Your next question comes from the line of Eun Yang with Jefferies. Please proceed.

Eun Yang – Jefferies

Thanks very much. On the BCR-ABL inhibitor, do you think that – when you run Phase III trials in refractory CML, do you have to have some diagnostic test to go with it, identifying the specific mutation?

Harvey Berger

I think for the overall group of resistant and refractory patients, we don't need a diagnostic test because the entry criterion will not be for that larger group, will not be the mutation, but rather the clinical response to second-line therapies. On the other hand, for a specific invitation for patients with the T315I mutation, in those patients, if you want that specific group in the approved labeling, we are quite confident that you are going to need some sort of a test to know for sure that the patients you are calling T315I mutants are in fact that and it can be diagnosed reproducibly and reliably.
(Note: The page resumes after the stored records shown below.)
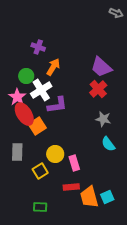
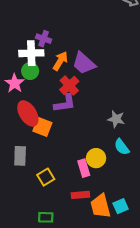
purple trapezoid: (101, 67) -> (84, 63), moved
red cross: (98, 89) -> (69, 86), moved
white cross: (41, 90) -> (31, 53), moved, turned 30
pink star: (17, 97) -> (15, 83), moved
orange square: (37, 126) -> (42, 127), turned -36
yellow circle: (55, 154) -> (96, 158), moved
So there are the issues of how you make that diagnosis reliably in your pivotal trial, but that then ties into the broader issue of needing an assay for the T315I that can be made available following commercialization to physicians to be sure that those patients are properly identified.
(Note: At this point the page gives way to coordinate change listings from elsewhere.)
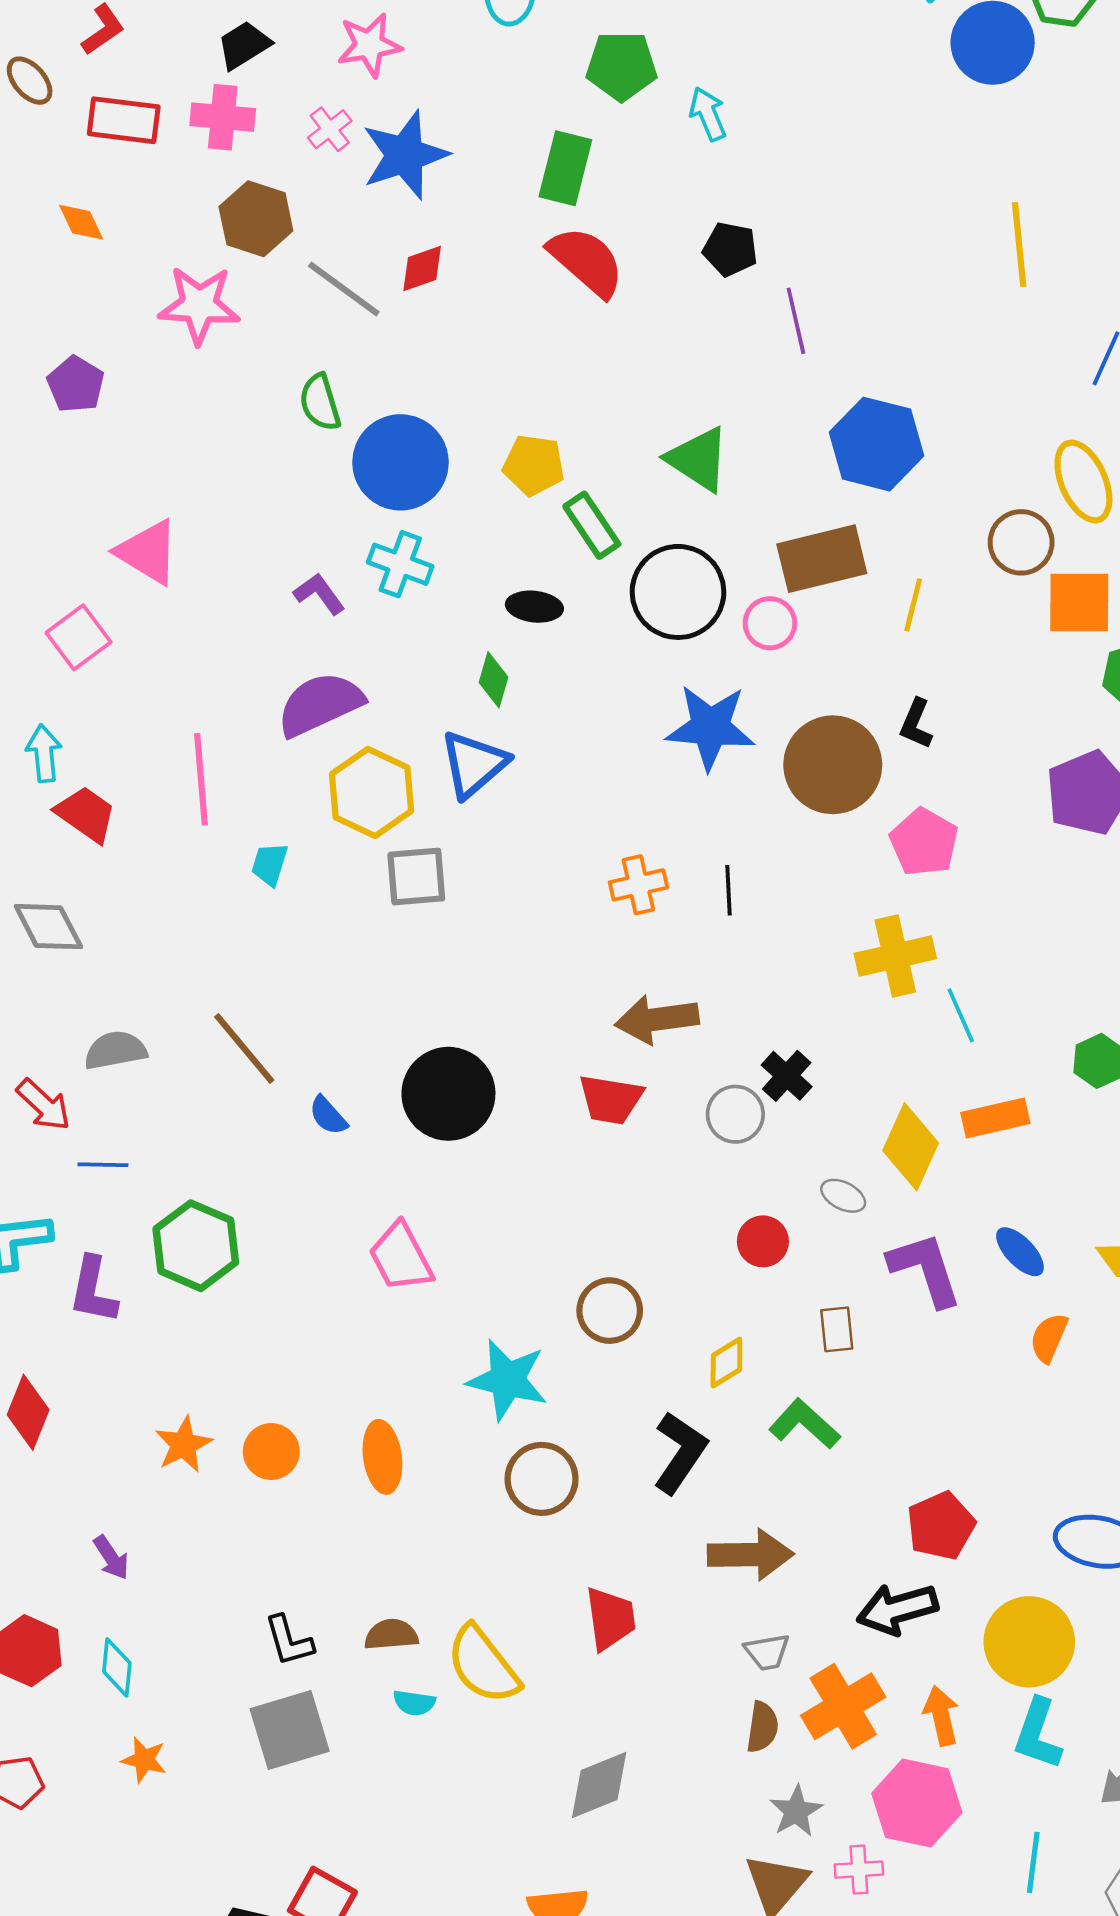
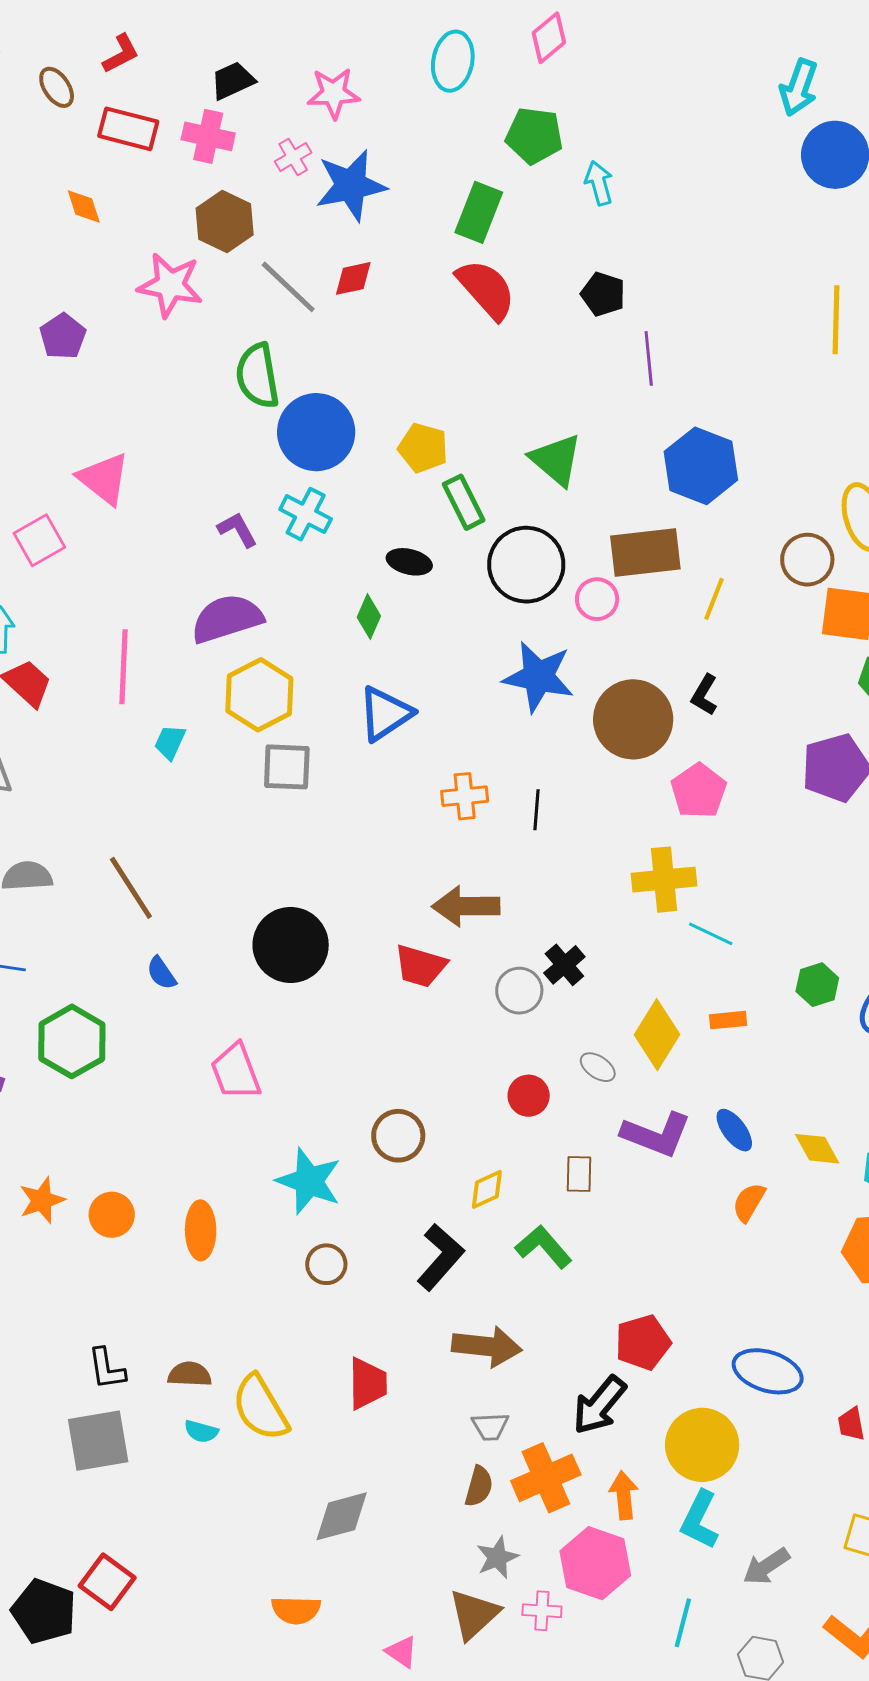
green semicircle: (320, 402) -> (258, 376), size x1.4
blue triangle: (474, 764) -> (385, 714), moved
cyan line: (961, 1015) -> (711, 934), turned -48
blue semicircle: (328, 1116) -> (161, 973), moved
orange rectangle: (995, 1118) -> (728, 1020), size x0.7
purple L-shape: (925, 1269) -> (656, 1135), turned 122
brown circle: (542, 1479) -> (326, 1264), size x0.7
black arrow: (897, 1609) -> (599, 1405), turned -42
However, having said that, given that to the best of our knowledge, the activity of our drug is the same in resistant/refractory patients with or without the mutation, the practical consideration is different from the regulatory consideration.

Eun Yang – Jefferies

That's fair. So in terms of in the refractory CML patients, do you know what percentage of refractory patients actually have a T315I mutation?

Harvey Berger

Tim?

Tim Clackson

For the – the mutation itself accounts for between 15% and 20% of all clinical observations of mutation-based resistance. So that's one number which has been fairly consistently reported in the literature.

Eun Yang – Jefferies

Okay, thanks. And then my last question is can you actually provide us with patent expiry for 534, as well as 113?

Harvey Berger

534 is – we can't.

Tim Clackson

Neither compound is at this stage of the subject of an issued patent. The applications have published and I think certainly for 534, you can look to mid-20s expiration date for the anticipated patent.

Eun Yang – Jefferies

Okay, thank you.

Harvey Berger

Thanks, Eun.

Operator

(Operator Instructions) With no further questions in the queue, I would now like to turn the call back over to Dr. Berger for closing remarks. You may proceed.

Harvey Berger

Thank you to all our participants this afternoon for joining us on our call. We expect a very productive second quarter, look forward to reporting on our continuing progress with our product candidates and certainly an update in and around the ASCO meeting as data on ridaforolimus and on 534 will be presented at that meeting as we highlighted this – earlier this afternoon in our press release.

So we will be following up as we move forward through this quarter, especially looking later into the second half of this year to the initiation of the pivotal trial on 534. Thank you very much.

Operator

Thank you for your participation in today's conference. This concludes the presentation, you may now disconnect. Have a great day.